Mistress Woodbury placed her hands on her fat knees and rolled her eyes upward, as if to find assistance on her eyebrows.
“There came here last night,” she said, “a trader, Britt, just down from the Plymouth Company lands. His speech was full of petrified giant moose, and salmons as big as poplar logs, and sea serpents, and God knows what other Abenaki tales, so I paid mighty little attention to him, knowing he’d spoken to nobody for months except squaws. You know what that does to ’em when they come out to a big town like this!” With her tongue she briefly walked a dog through the mud. “Seems to me, though,” she added, “he had something to say about a Frenchman who struck the Kennebec yesterday with some Northern Abenakis. Maybe I’d better get him down here.”

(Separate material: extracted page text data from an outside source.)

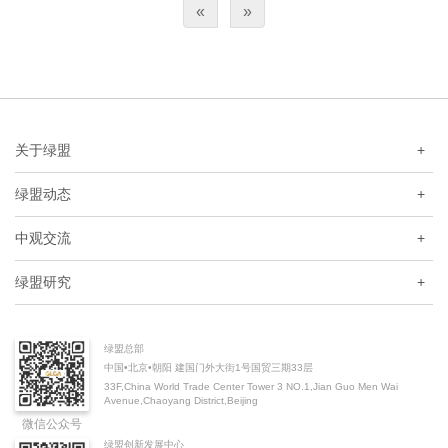
«
»
与挑战，并就完善金融数据治理体系提出政策建议。
关于绿盟
+
绿盟动态
+
中观交流
+
绿盟研究
+
绿盟总部
中国•北京•朝阳 建国门外大街1号国贸三期33层
33F,China World Trade Center Tower 3 NO.1,Jian Guo Men Wai
Avenue,Chaoyang District,Beijing
微信公众号
绿盟创新发展中心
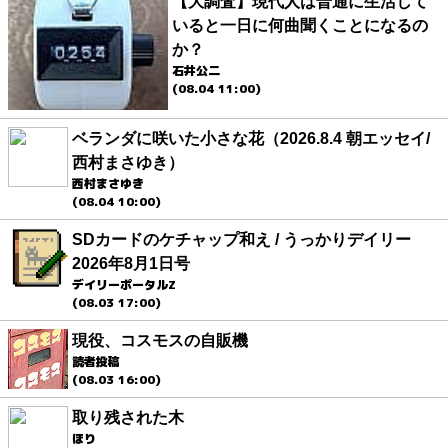
【大調査】現代人は普通に生活して
いると一日に何曲聞くことになるの
か？
石井公二
(08.04 11:00)
ベランダに咲いた小さな花（2026.8.4 朝エッセイ/
西村まさゆき）
西村まさゆき
(08.04 10:00)
SDカードのケチャップ和え / うっかりデイリー
2026年8月1日号
デイリーポータルZ
(08.03 17:00)
現役、コスモスの自販機
読者投稿
(08.03 16:00)
取り残された木
ほり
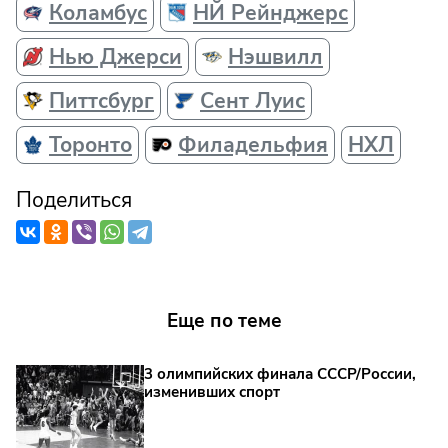
Коламбус
НЙ Рейнджерс
Нью Джерси
Нэшвилл
Питтсбург
Сент Луис
Торонто
Филадельфия
НХЛ
Поделиться
Еще по теме
3 олимпийских финала СССР/России,
изменивших спорт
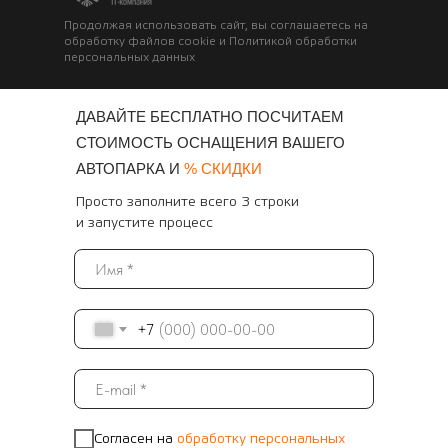
Продолжая использовать сайт, вы соглашаетесь на
обработку файлов cookie и Политикой обработки
персональных данных
ДАВАЙТЕ БЕСПЛАТНО ПОСЧИТАЕМ
СТОИМОСТЬ ОСНАЩЕНИЯ ВАШЕГО
АВТОПАРКА И
% СКИДКИ
Просто заполните всего 3 строки
и запустите процесс
+7
Согласен на
обработку персональных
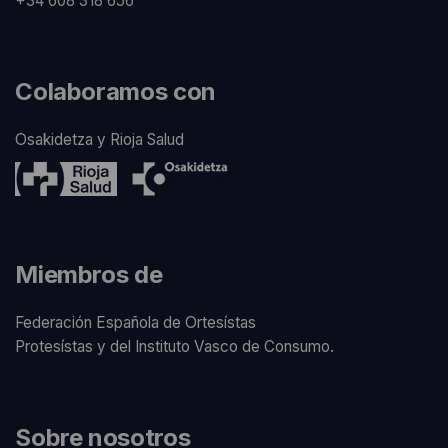
+34 608 318 656
Colaboramos con
Osakidetza y Rioja Salud
Miembros de
Federación Española de Ortesístas
Protesístas y del Instituto Vasco de Consumo.
Sobre nosotros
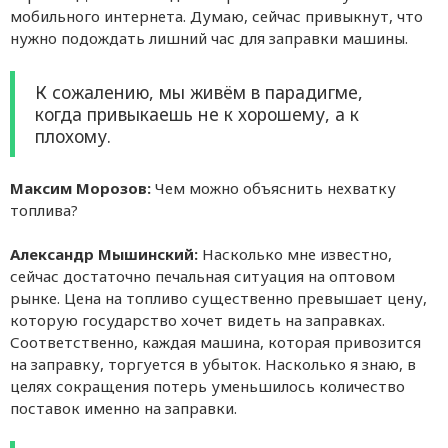
мобильного интернета. Думаю, сейчас привыкнут, что
нужно подождать лишний час для заправки машины.
К сожалению, мы живём в парадигме,
когда привыкаешь не к хорошему, а к
плохому.
Максим Морозов:
Чем можно объяснить нехватку
топлива?
Александр Мышинский:
Насколько мне известно,
сейчас достаточно печальная ситуация на оптовом
рынке. Цена на топливо существенно превышает цену,
которую государство хочет видеть на заправках.
Соответственно, каждая машина, которая привозится
на заправку, торгуется в убыток. Насколько я знаю, в
целях сокращения потерь уменьшилось количество
поставок именно на заправки.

She sailed upstairs, and her knocks and cries filled the house. She brought back a gangling, sheepish-looking man with a bristly mustache which, when he was in thought, he constantly forced down with his forefinger, caught lightly and almost voluptuously with his outthrust lower teeth, and immediately released, so that it snapped back into place. He pulled up a chair, cut the flaky crust of the apple pie that Mistress Woodbury placed before him, and plunged into his tale.
“You could have knocked me over with a feather,” he said, sucking at his mustache. “I come down from Merrymeeting Bay over the trail last night with two Assagunticooks. There was a moon, and me thinking of nothing, only some good Christian food when I got into Falmouth instead of bear fat and hominy, when a young feller stepped out of the brush into the middle of the trail, not three feet away.”
He looked quickly over his shoulder at the fly-specked wall. Mistress Woodbury walked her dog through the mud. Britt laughed sheepishly, catching his mustache with his lower teeth and releasing it slowly.
“Give me a start!” he said. “Thinks I, it’s Pamola, the evil one that comes in the night, or Pulowech, or one of those men that pop out of rocks, like the Abenakis always talk about.” He bit ferociously at his apple pie.
“Did he have eyes like coals of fire?” my father yawned.
“Hell,” Britt said, flicking pie crumbs from his mustache, “he had something better’n that. He had a watch with diamond initials on it.”
“What were they?” my father demanded.
“Couldn’t see ’em, only the last one. There was two letters; then ‘de S.’ This Pamola the Abenakis talk about: he never carried a watch.”
“No, it probably wasn’t Pamola.”
“Probly not,” Britt agreed. “He was a thin young feller with a pale face and his chin in the air, and kind of a mean way of talking. Had some Abenakis with him. They spoke to my Assagunticooks. French Indians. St. Francis. They had a white girl with ’em. You could have knocked me over with a pine needle!”
“That’s the man,” said my father. “What did he want?”
“News. Nothing but news. He wanted news of a man who’d went up the Kennebec ahead of him.”
“What man?”
Britt didn’t know, and my father couldn’t guess what could lead a Frenchman to appear from nowhere, pursuing a man up the river, toward Wolfe, instead of down the river, away from Wolfe.
“Well,” my father said at length, “it doesn’t matter. What matters is that he’s on the Kennebec. We’ll have news of him at Swan Island or Norridgewock. If we don’t get a crack at him after all this, I’m a Frenchman!”
He began to strap on his pack, as did I. Britt said: “If you ain’t following a trail, you’d best take a whaleboat express from Preble’s Wharf at seven o’clock this morning. One goes across Casco Bay into Maquoit Bay in two hours if the wind’s right. You walk up to Brunswick over the Twelve Rod Road in an hour.”
Grateful for this information, which would save us a day’s tramp over the evil trails northward from Falmouth, we bade farewell to Mistress Woodbury, who waved aside my father’s demand for a reckoning, declaring she would seek payment in kind at our inn when she traveled to Boston for fripperies.